Possible Duplicate:
Listing all permutations of a string/integer
For example,
aaa .. aaz .. aba .. abz .. aca .. acz .. azz .. baa .. baz .. bba .. bbz .. zzz
Basically, imagine counting binary but instead of going from 0 to 1, it goes from a to z.
I have been trying to get this working to no avail and the formula is getting quite complex.

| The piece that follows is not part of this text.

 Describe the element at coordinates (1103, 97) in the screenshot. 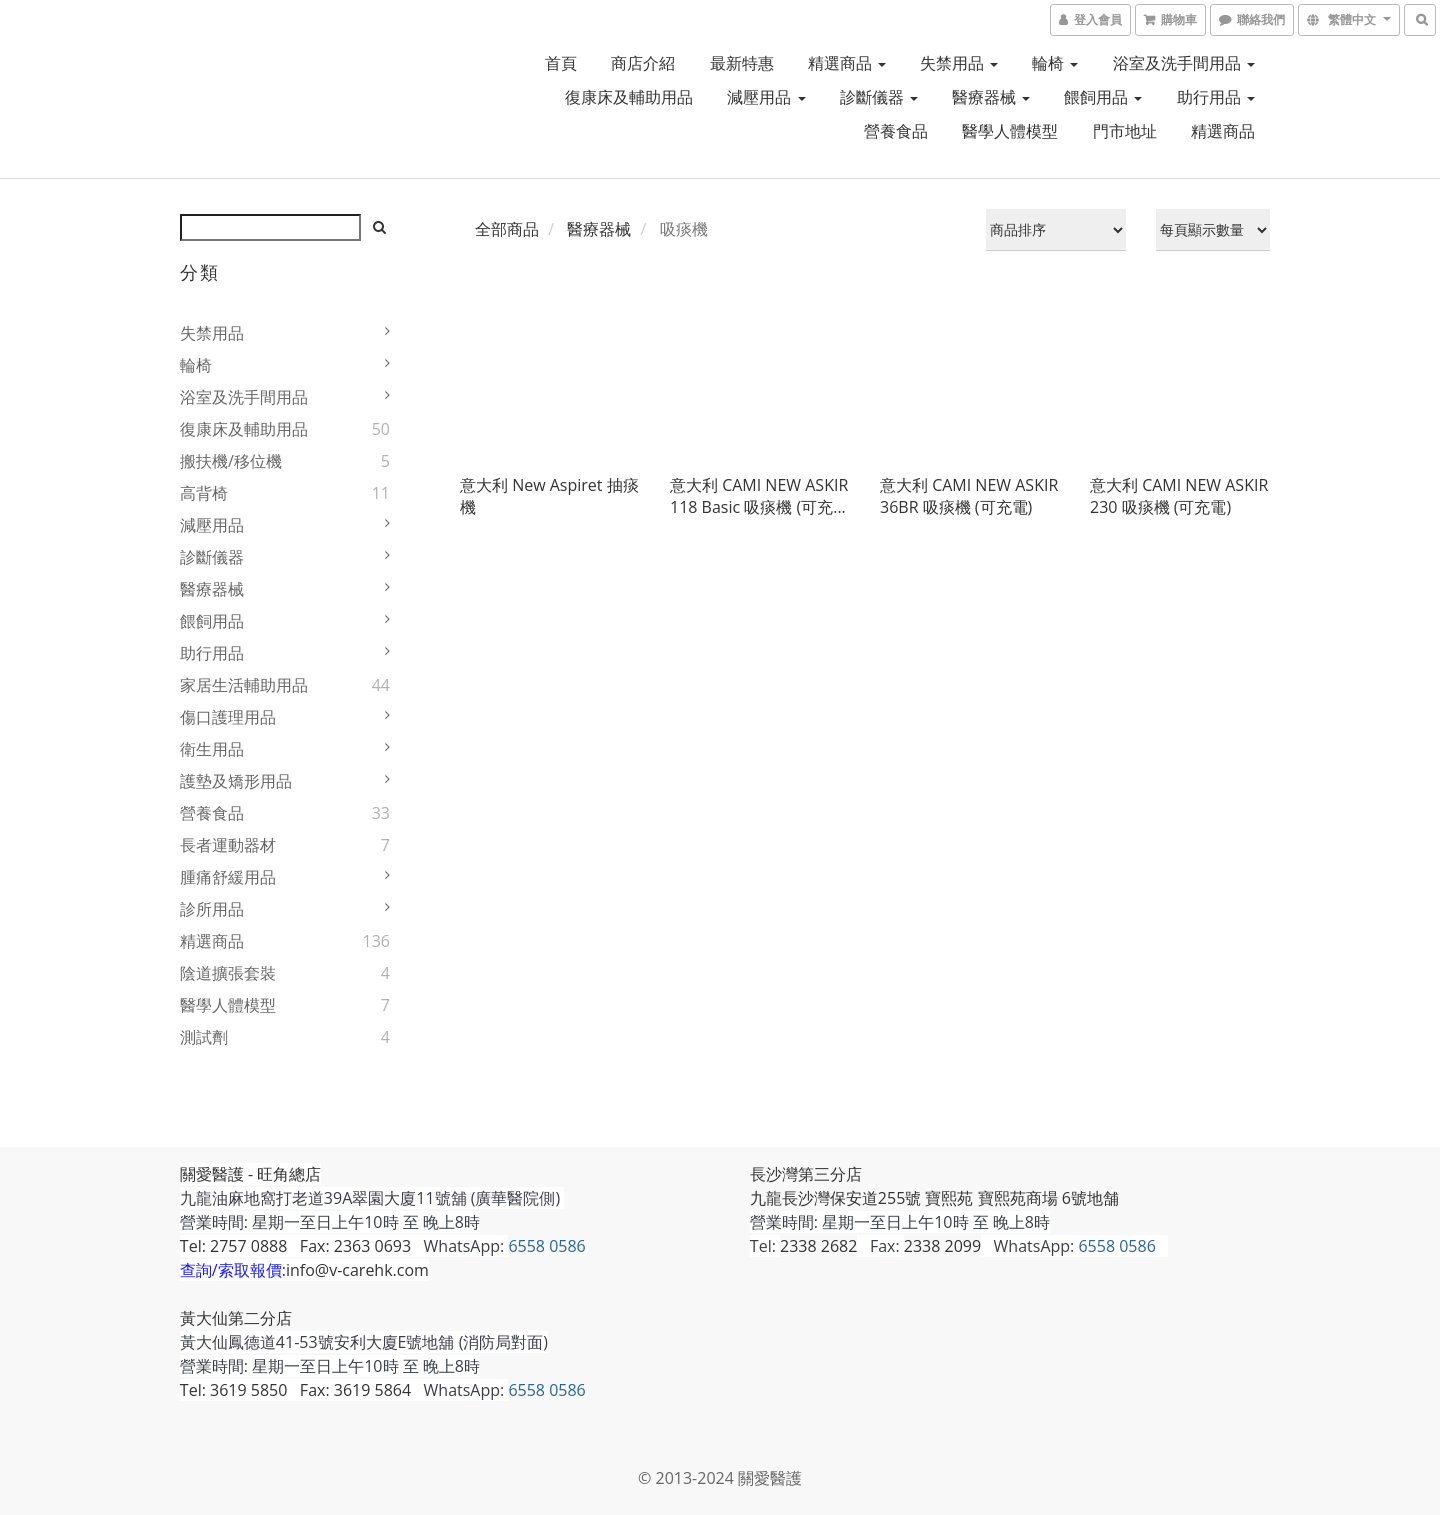 I see `餵飼用品` at that location.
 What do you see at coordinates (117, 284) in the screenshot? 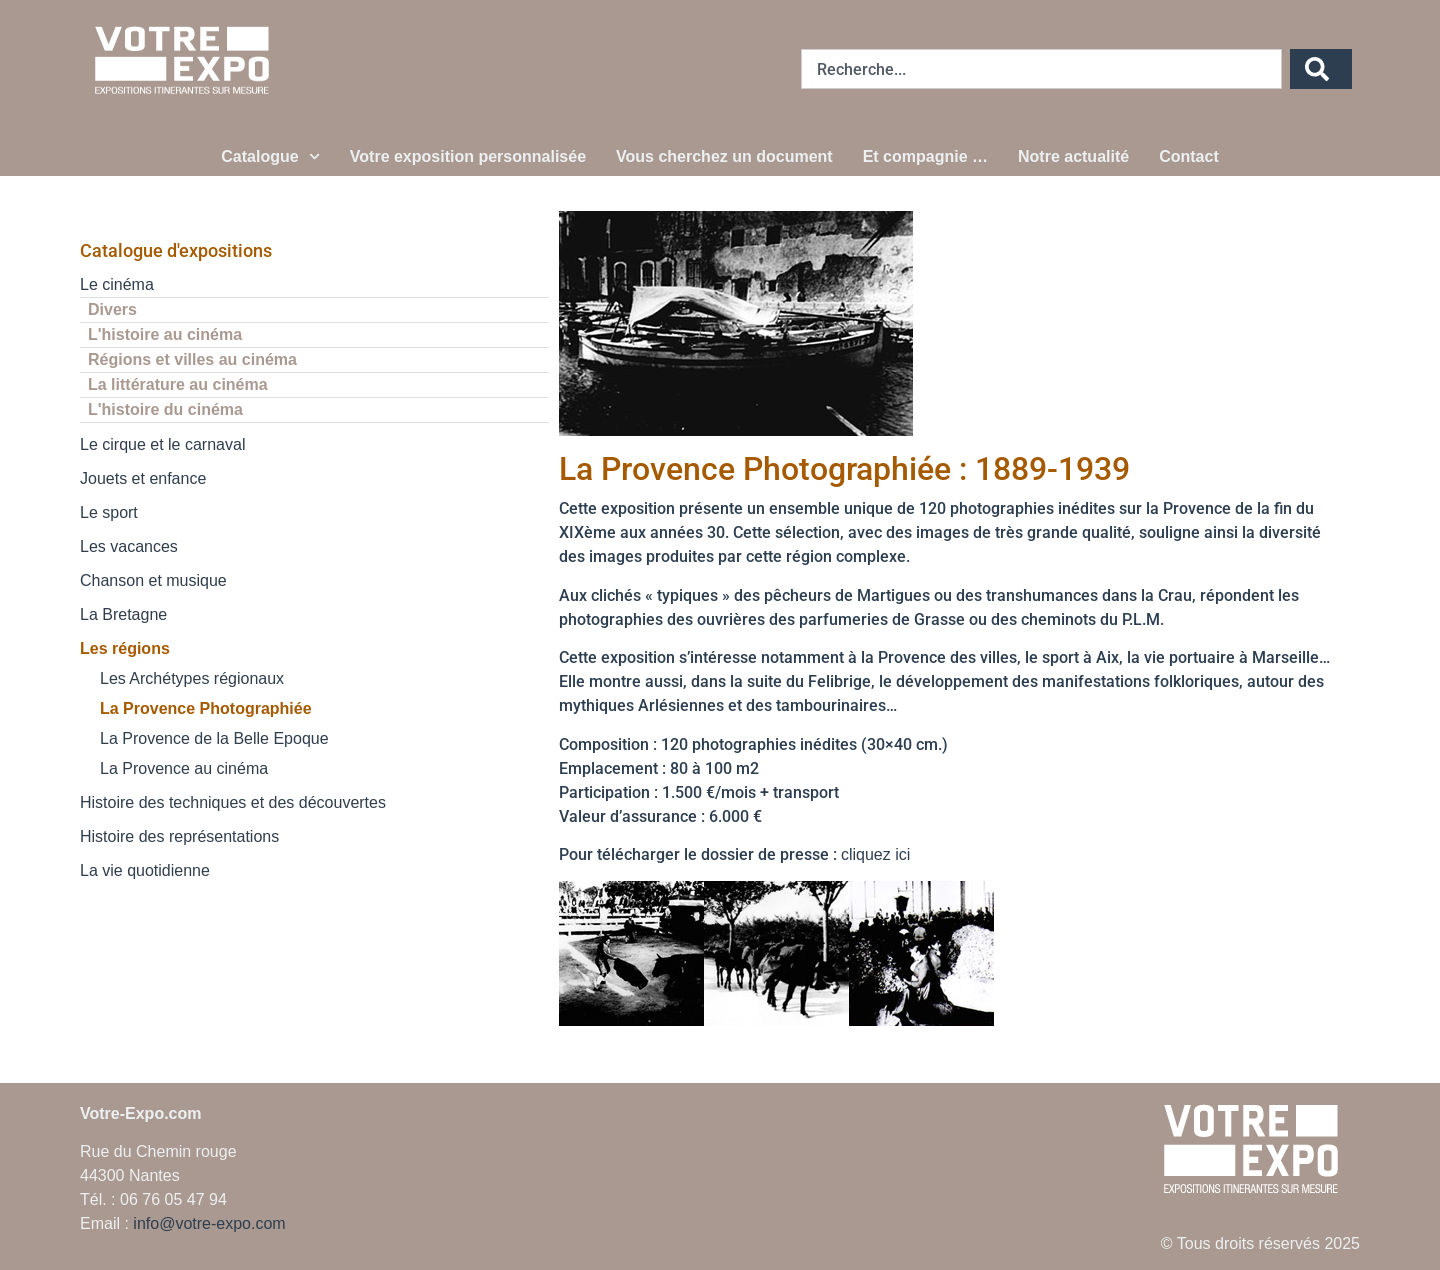 I see `Le cinéma` at bounding box center [117, 284].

I'm not sure if there's a simpler way to do it.
I have something like this at the moment but it's not quite there and I'm not sure if there is a better way:
private IEnumerable<string> GetWordsOfLength(int length)
{
char letterA = 'a', letterZ = 'z';
StringBuilder currentLetters = new StringBuilder(new string(letterA, length));
StringBuilder endingLetters = new StringBuilder(new string(letterZ, length));
int currentIndex = length - 1;
while (currentLetters.ToString() != endingLetters.ToString())
{
yield return currentLetters.ToString();
for (int i = length - 1; i > 0; i--)
{
if (currentLetters[i] == letterZ)
{
for (int j = i; j < length; j++)
{
currentLetters[j] = letterA;
}
if (currentLetters[i - 1] != letterZ)
{
currentLetters[i - 1]++;
}
}
else
{
currentLetters[i]++;
break;
}
}
}
}
For a variable amount of letter combinations, you can do the following:
var alphabet = "abcdefghijklmnopqrstuvwxyz";
var q = alphabet.Select(x => x.ToString());
int size = 4;
for (int i = 0; i < size - 1; i++)
q = q.SelectMany(x => alphabet, (x, y) => x + y);
foreach (var item in q)
Console.WriteLine(item);